Targeted in-app security measures

Of course, not every consumer will update to the latest version, so it’s not in the retailer’s interest to disable all previous, unprotected versions. Also, if hackers already understand the back-end ordering process, they may still produce a viable bot. After all, very few organizations will change their entire back-end ordering process; it’s not only expensive and complex, but it would also break all previous versions of their apps. Adding new protections like obfuscation and app shielding designed to block static and dynamic analysis in a new app won’t help an existing app (i.e., the app on the devices in the hands of your users) block an existing bot.

In this case, your best bet to protect apps already in the field is to add protections to the back end, such as rate-limiting purchases to prevent mass ordering by a single individual. Yet this measure won’t help much if your app is an on-demand delivery app.

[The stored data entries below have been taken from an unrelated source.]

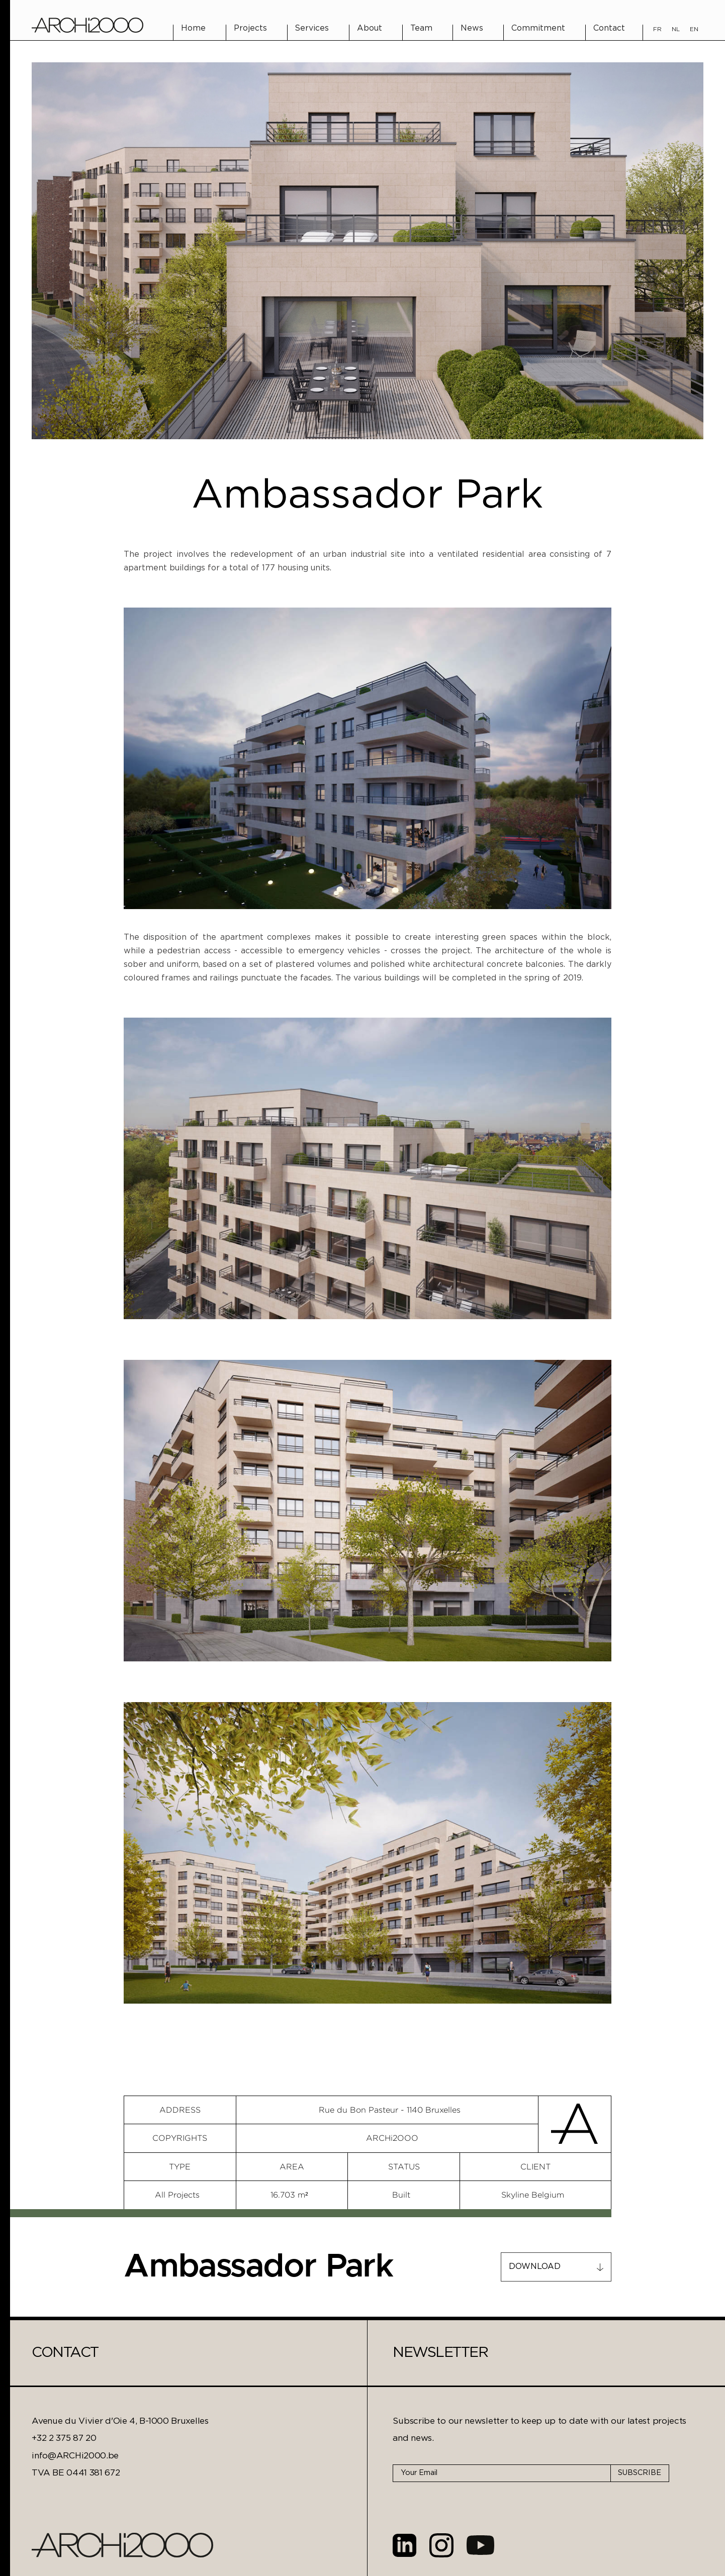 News (472, 28)
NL (676, 29)
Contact (609, 28)
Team (421, 28)
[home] (87, 25)
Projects (250, 28)
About (369, 28)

It would be best if you protected against automated ordering without blocking legitimate customers.

Obfuscation won’t help protect your app if it’s already in the field because the reverse engineering ship has long since sailed. The automated ordering bot developer already knows exactly how the app and its ordering system works, so unless developers substantially change the architecture of new releases—an unlikely prospect—even updated releases will be vulnerable. But other methods can still help prevent bots from wreaking maximum havoc. Some bots, for example, may gain or require root access on the device to function. Preventing good apps from running on phones that are rooted or jailbroken provides protection. Some security measures rely on blocking bots based on their BundleID codes, which Apple uses to identify apps uniquely. It’s not a bad measure to take and may provide some protection. But BundleIDs are changeable and some bots change their BundleID automatically. Ultimately, blocking bots based on their BundleID is like playing a game of whack-a-mole, providing minimal impact for a lot of effort. The best practice is to address the threat from automated ordering by disabling the methods the bots use to infiltrate your app’s processes, but as outlined, the methods they use are varied. Achieving maximum protection—especially if you have a popular app already in the field—may require engaging with an external security research team. Still, it’s possible to block these programs from destroying your business without complex systems and back-end upgrades.